Serial killings are eye opener to malaise in policing: Court
Grotesque serial killings by Chandrakant Jha, who was sentenced to death in two cases, are eye opener to the deep rooted malaise which pervades the policing system in India, a Delhi court observed.
|Last Updated: Feb 07, 2013, 01:12 AM IST|Source: Bureau
New Delhi: The grotesque serial killings by Chandrakant Jha, who has been sentenced to death in two cases, are an eye opener to the deep rooted malaise which pervades the policing system in India, a Delhi court on Wednesday observed.
"The three cases relating to grotesque serial killings committed in the year 2006 and 2007 which shook the Capital of the country and also the faith of the people in the Law enforcement agencies, are an eye opener to the deep rooted malaise which pervades the policing system in India...
"These cases against convict Jha are demonstrative of the police functioning and the systemic abuse so rampant in our country and I feel saddened while observing that the convict too in a way may be a victim of this policing," Additional Sessions Judge Kamini Lau said.
The remarks were made by the judge in response to the submission made by Jha during the trial that he was committing these crimes to take revenge against the police for falsely implicating him in several criminal cases.
However, the court said false implication in cases by the police does not give him the "right to kill" someone and to take revenge from the system and that it has no sympathy with the offender.
"I have no sympathy with the convict notwithstanding the fact that he claims himself to be a victim of police excesses, atrocities and brutalities over the years.
"I do not want to fall into the trap that he had tried to justify his diabolic acts. Any leniency on my part would be nothing but showing misplaced sympathy and indulgence to a man who by his own admission has killed not one but many an innocent," the judge said.
The court said even if it is presumed that he has turned a "villian" because of the "police excesses on him by way of extortion and false implications in earlier cases, yet it does not give him the right to kill only to push home a point."
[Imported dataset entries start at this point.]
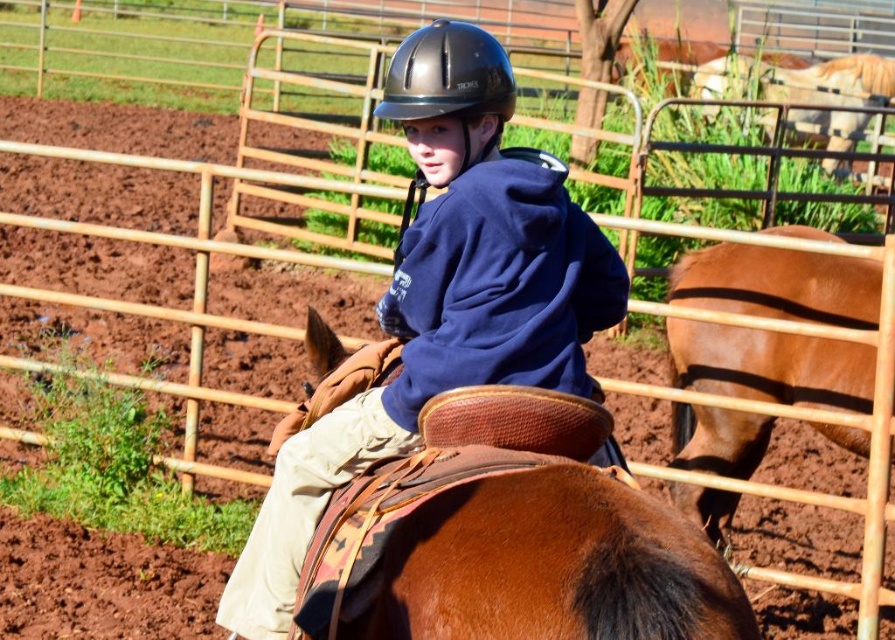 Question: Which object is the farthest from the glossy black helmet at center?

Choices:
 (A) matte black helmet at center
 (B) brown leather saddle at center

Answer: (B)

Question: Can you confirm if brown leather horse at right is positioned above glossy black helmet at center?

Choices:
 (A) yes
 (B) no

Answer: (B)

Question: Estimate the real-world distances between objects in this image. Which object is closer to the brown leather saddle at center?

Choices:
 (A) matte black helmet at center
 (B) brown leather horse at right
 (C) glossy black helmet at center

Answer: (A)

Question: Is matte black helmet at center smaller than brown leather horse at right?

Choices:
 (A) no
 (B) yes

Answer: (B)

Question: Does matte black helmet at center appear on the right side of brown leather horse at right?

Choices:
 (A) no
 (B) yes

Answer: (A)

Question: Which object is the closest to the brown leather saddle at center?

Choices:
 (A) brown leather horse at right
 (B) matte black helmet at center

Answer: (B) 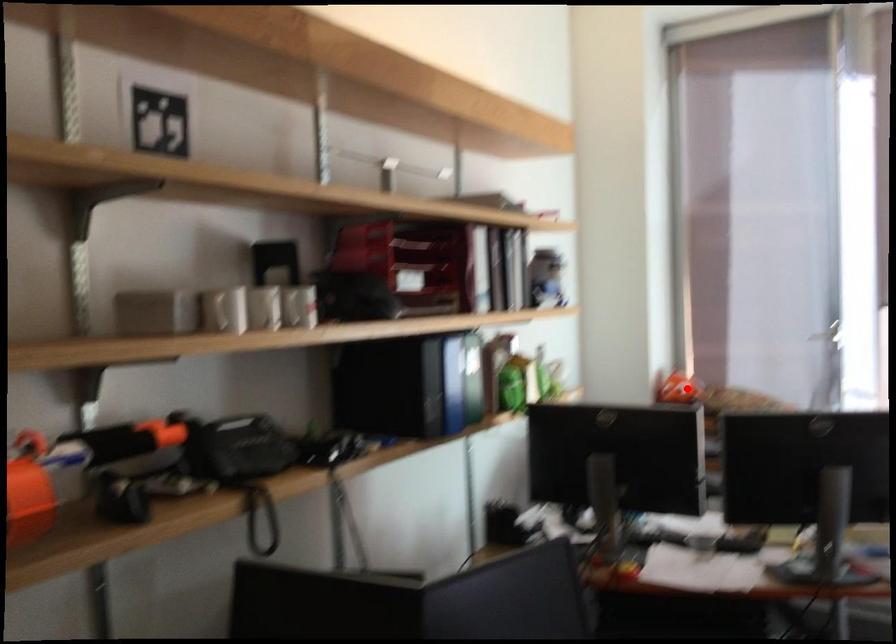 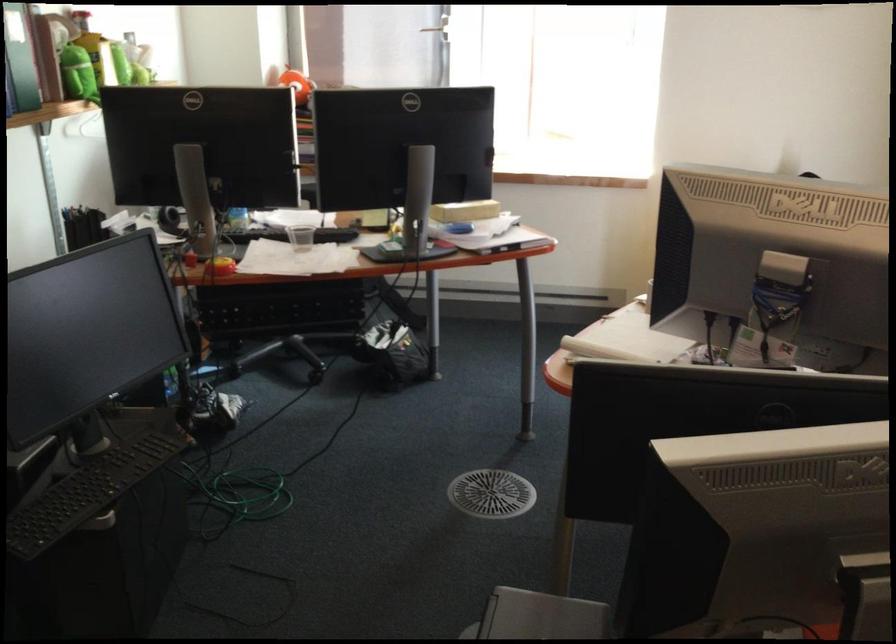 Where in the second image is the point corresponding to the highlighted location from the first image?

(297, 84) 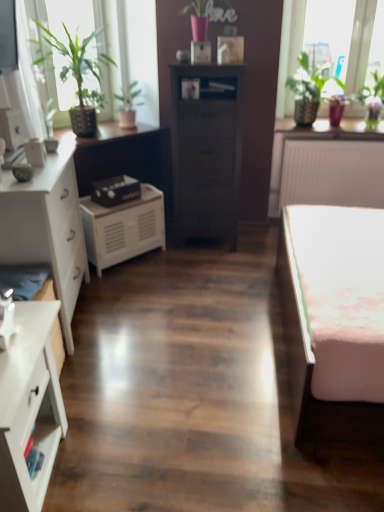 What is the approximate width of white matte radiator at upper right?

It is 24.66 inches.

Find the location of `green glossy vase at upper right`. green glossy vase at upper right is located at coordinates (371, 89).

What is the approximate width of pink fabric bed at right?

The width of pink fabric bed at right is 31.50 inches.

Locate an element on the screen. The width and height of the screenshot is (384, 512). pink fabric bed at right is located at coordinates (334, 320).

What is the approximate height of white glossy chest of drawers at lower left, placed as the 1th chest of drawers when sorted from front to back?

white glossy chest of drawers at lower left, placed as the 1th chest of drawers when sorted from front to back, is 24.66 inches tall.

In order to click on dark wood cabinet at center, the 1th chest of drawers positioned from the back in this screenshot , I will do `click(206, 150)`.

Image resolution: width=384 pixels, height=512 pixels. Find the location of `white matte radiator at upper right`. white matte radiator at upper right is located at coordinates (332, 170).

Between white matte chest of drawers at left, placed as the first chest of drawers when sorted from left to right, and green leafy plant at upper right, which one is positioned behind?

green leafy plant at upper right.

Would you consider white matte chest of drawers at left, positioned as the 2th chest of drawers in front-to-back order, to be distant from green leafy plant at upper right?

white matte chest of drawers at left, positioned as the 2th chest of drawers in front-to-back order, is far away from green leafy plant at upper right.

From a real-world perspective, is white matte chest of drawers at left, positioned as the third chest of drawers in right-to-left order, under green leafy plant at upper right?

Yes.

Is white glossy chest of drawers at lower left, which ranks as the 2th chest of drawers in right-to-left order, looking in the opposite direction of white matte radiator at upper right?

white glossy chest of drawers at lower left, which ranks as the 2th chest of drawers in right-to-left order, is not turned away from white matte radiator at upper right.

Looking at this image, from the image's perspective, which one is positioned higher, white glossy chest of drawers at lower left, placed as the 1th chest of drawers when sorted from front to back, or white matte radiator at upper right?

white matte radiator at upper right appears higher in the image.

From a real-world perspective, does white glossy chest of drawers at lower left, placed as the 1th chest of drawers when sorted from front to back, stand above white matte radiator at upper right?

No, from a real-world perspective, white glossy chest of drawers at lower left, placed as the 1th chest of drawers when sorted from front to back, is not above white matte radiator at upper right.

Considering the positions of objects white glossy chest of drawers at lower left, placed as the 1th chest of drawers when sorted from front to back, and green leafy plant at upper right in the image provided, who is in front, white glossy chest of drawers at lower left, placed as the 1th chest of drawers when sorted from front to back, or green leafy plant at upper right?

white glossy chest of drawers at lower left, placed as the 1th chest of drawers when sorted from front to back, is in front.

From a real-world perspective, is white glossy chest of drawers at lower left, positioned as the second chest of drawers in left-to-right order, positioned over green leafy plant at upper right based on gravity?

No, from a real-world perspective, white glossy chest of drawers at lower left, positioned as the second chest of drawers in left-to-right order, is not over green leafy plant at upper right

Which is nearer, (33, 327) or (353, 0)?

Point (33, 327) is closer to the camera than point (353, 0).

Is white glossy chest of drawers at lower left, which is the third chest of drawers in back-to-front order, aimed at green leafy plant at upper right?

No, white glossy chest of drawers at lower left, which is the third chest of drawers in back-to-front order, does not turn towards green leafy plant at upper right.

What's the angular difference between green glossy plant at upper right, which is counted as the 1th houseplant, starting from the right, and white matte cabinet at center's facing directions?

They differ by 50.7 degrees in their facing directions.

From a real-world perspective, which is physically below, green glossy plant at upper right, which is the 3th houseplant in left-to-right order, or white matte cabinet at center?

In real-world perspective, white matte cabinet at center is lower.

Is point (297, 104) positioned before point (158, 206)?

That is False.

Which of these two, green glossy plant at upper right, which is the 3th houseplant in left-to-right order, or white matte cabinet at center, stands shorter?

With less height is white matte cabinet at center.

Is green matte plant at upper left, which appears as the second houseplant when viewed from the left, thinner than green glossy plant at upper right, which is counted as the 1th houseplant, starting from the right?

No, green matte plant at upper left, which appears as the second houseplant when viewed from the left, is not thinner than green glossy plant at upper right, which is counted as the 1th houseplant, starting from the right.

Can you tell me how much green matte plant at upper left, which is the second houseplant from right to left, and green glossy plant at upper right, which is counted as the 1th houseplant, starting from the right, differ in facing direction?

They differ by 50.7 degrees in their facing directions.

Considering the sizes of green matte plant at upper left, which appears as the second houseplant when viewed from the left, and green glossy plant at upper right, which is the 3th houseplant in left-to-right order, in the image, is green matte plant at upper left, which appears as the second houseplant when viewed from the left, bigger or smaller than green glossy plant at upper right, which is the 3th houseplant in left-to-right order,?

In the image, green matte plant at upper left, which appears as the second houseplant when viewed from the left, appears to be smaller than green glossy plant at upper right, which is the 3th houseplant in left-to-right order.

Is there a large distance between green matte plant at upper left, which appears as the second houseplant when viewed from the left, and green glossy plant at upper right, which is the 3th houseplant in left-to-right order?

Indeed, green matte plant at upper left, which appears as the second houseplant when viewed from the left, is not near green glossy plant at upper right, which is the 3th houseplant in left-to-right order.

Is dark wood cabinet at center, arranged as the third chest of drawers when viewed from the front, situated inside green leafy plant at upper right or outside?

dark wood cabinet at center, arranged as the third chest of drawers when viewed from the front, cannot be found inside green leafy plant at upper right.

Identify the location of the 1st chest of drawers to the left of the green leafy plant at upper right, starting your count from the anchor. This screenshot has height=512, width=384. (206, 150).

From the image's perspective, would you say dark wood cabinet at center, arranged as the third chest of drawers when viewed from the front, is shown under green leafy plant at upper right?

Yes, from the image's perspective, dark wood cabinet at center, arranged as the third chest of drawers when viewed from the front, is below green leafy plant at upper right.

In the scene shown: Which object is wider, dark wood cabinet at center, the first chest of drawers from the right, or green leafy plant at upper right?

dark wood cabinet at center, the first chest of drawers from the right.

Considering the sizes of objects white matte radiator at upper right and white matte cabinet at center in the image provided, who is smaller, white matte radiator at upper right or white matte cabinet at center?

white matte cabinet at center is smaller.

Is white matte radiator at upper right positioned with its back to white matte cabinet at center?

No, white matte radiator at upper right's orientation is not away from white matte cabinet at center.

From a real-world perspective, relative to white matte cabinet at center, is white matte radiator at upper right vertically above or below?

white matte radiator at upper right is above white matte cabinet at center.

In the scene shown: Is white matte radiator at upper right surrounding white matte cabinet at center?

Definitely not — white matte cabinet at center is not inside white matte radiator at upper right.

The image size is (384, 512). In order to click on window behind the white matte chest of drawers at left, placed as the first chest of drawers when sorted from left to right in this screenshot , I will do `click(332, 38)`.

This screenshot has height=512, width=384. I want to click on the 2nd chest of drawers to the left of the white matte radiator at upper right, starting your count from the anchor, so click(29, 406).

From the image, which object appears to be nearer to pink fabric bed at right, white matte radiator at upper right or green glossy plant at upper right, which is the 3th houseplant in left-to-right order?

white matte radiator at upper right is closer to pink fabric bed at right.

Which object lies further to the anchor point white matte radiator at upper right, green glossy plant at upper right, which is the 3th houseplant in left-to-right order, or dark wood cabinet at center, the first chest of drawers from the right?

dark wood cabinet at center, the first chest of drawers from the right, is positioned further to the anchor white matte radiator at upper right.

Considering their positions, is white matte chest of drawers at left, placed as the first chest of drawers when sorted from left to right, positioned further to pink fabric bed at right than dark wood cabinet at center, the 1th chest of drawers positioned from the back?

Based on the image, white matte chest of drawers at left, placed as the first chest of drawers when sorted from left to right, appears to be further to pink fabric bed at right.

From the image, which object appears to be nearer to white matte radiator at upper right, white matte chest of drawers at left, positioned as the 2th chest of drawers in front-to-back order, or pink fabric bed at right?

pink fabric bed at right lies closer to white matte radiator at upper right than the other object.

Considering their positions, is pink fabric bed at right positioned closer to green leafy plant at upper left, the third houseplant positioned from the right, than white matte cabinet at center?

white matte cabinet at center is closer to green leafy plant at upper left, the third houseplant positioned from the right.

Considering their positions, is green glossy plant at upper right, which is counted as the 1th houseplant, starting from the right, positioned further to green leafy plant at upper left, the third houseplant positioned from the right, than white matte chest of drawers at left, which ranks as the 2th chest of drawers in back-to-front order?

green glossy plant at upper right, which is counted as the 1th houseplant, starting from the right.

Considering their positions, is green leafy plant at upper right positioned further to green glossy vase at upper right than green leafy plant at upper left, which is the 1th houseplant in left-to-right order?

The object further to green glossy vase at upper right is green leafy plant at upper left, which is the 1th houseplant in left-to-right order.

Which object lies further to the anchor point green matte plant at upper left, which is the second houseplant from right to left, white matte cabinet at center or white matte chest of drawers at left, positioned as the third chest of drawers in right-to-left order?

white matte chest of drawers at left, positioned as the third chest of drawers in right-to-left order, is further to green matte plant at upper left, which is the second houseplant from right to left.

The width and height of the screenshot is (384, 512). I want to click on bed located between white matte chest of drawers at left, placed as the first chest of drawers when sorted from left to right, and green glossy vase at upper right in the left-right direction, so click(334, 320).

Locate an element on the screen. This screenshot has height=512, width=384. cabinetry between pink fabric bed at right and green leafy plant at upper right along the z-axis is located at coordinates (123, 228).

Where is `bed between green leafy plant at upper left, the third houseplant positioned from the right, and green glossy vase at upper right`? This screenshot has width=384, height=512. bed between green leafy plant at upper left, the third houseplant positioned from the right, and green glossy vase at upper right is located at coordinates (334, 320).

Find the location of `houseplant between green leafy plant at upper left, which is the 1th houseplant in left-to-right order, and dark wood cabinet at center, arranged as the third chest of drawers when viewed from the front`. houseplant between green leafy plant at upper left, which is the 1th houseplant in left-to-right order, and dark wood cabinet at center, arranged as the third chest of drawers when viewed from the front is located at coordinates (128, 104). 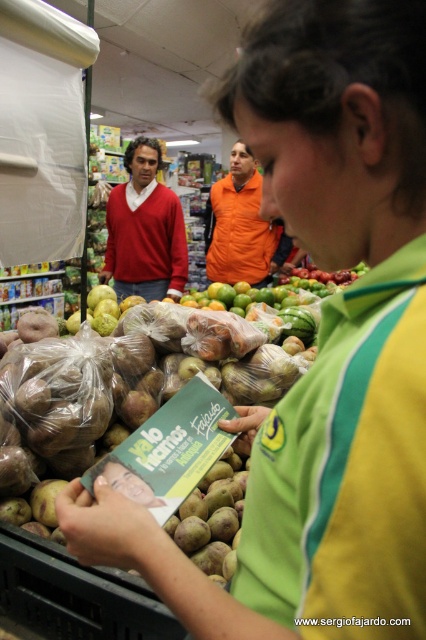 You are a customer in a store and you see the matte red sweater at upper left and the orange fabric shirt at center. You want to pick up both items to try them on. Can you reach both items at the same time if your arms can extend 20 inches apart?

The matte red sweater at upper left and orange fabric shirt at center are 20.17 inches apart from each other. Since your arms can only extend 20 inches, you cannot reach both items at the same time.

You are a customer in the store and want to determine which clothing item is wider between the matte red sweater at upper left and the orange fabric shirt at center. Which one is wider?

The matte red sweater at upper left is wider than the orange fabric shirt at center according to the description provided. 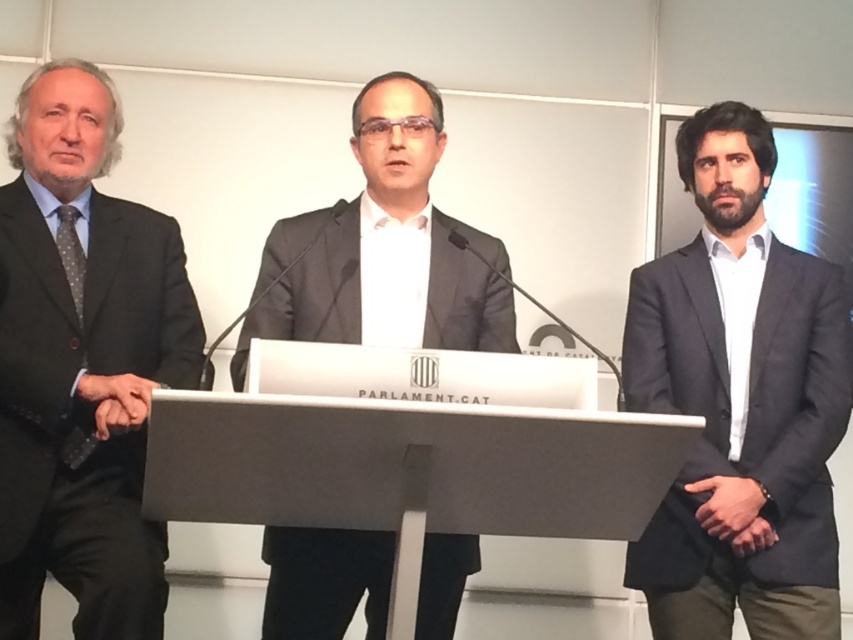 You are attending a press conference and need to take notes about the positions of the speakers. The primary speaker is at the center. Which speaker is wearing the dark gray suit at right and where is their position relative to the central speaker?

The dark gray suit at right is worn by the third man standing to the right of the central speaker. According to the coordinates provided in the Objects Description, the dark gray suit at right is located at point 0.630 on the x and 0.868 on the y axis, which places him to the right and slightly above the central speaker in the image.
However, the court, in its order, observed that the cases relating to Jha raise a large number of questions on the manner in which the police functions and exposes the flip side of the traditional policing where there is "extortion, exploitation and false implication of innocents".
The court said that assuming the claims made by Jha in his statement under section 313 of the CrPC to be correct, he has demonstrated as to how the police system operates in India when as a poor man who had come to Delhi to make his living, he was made to pay up to the beat constable of the area and on his refusal, falsely implicated in the various cases.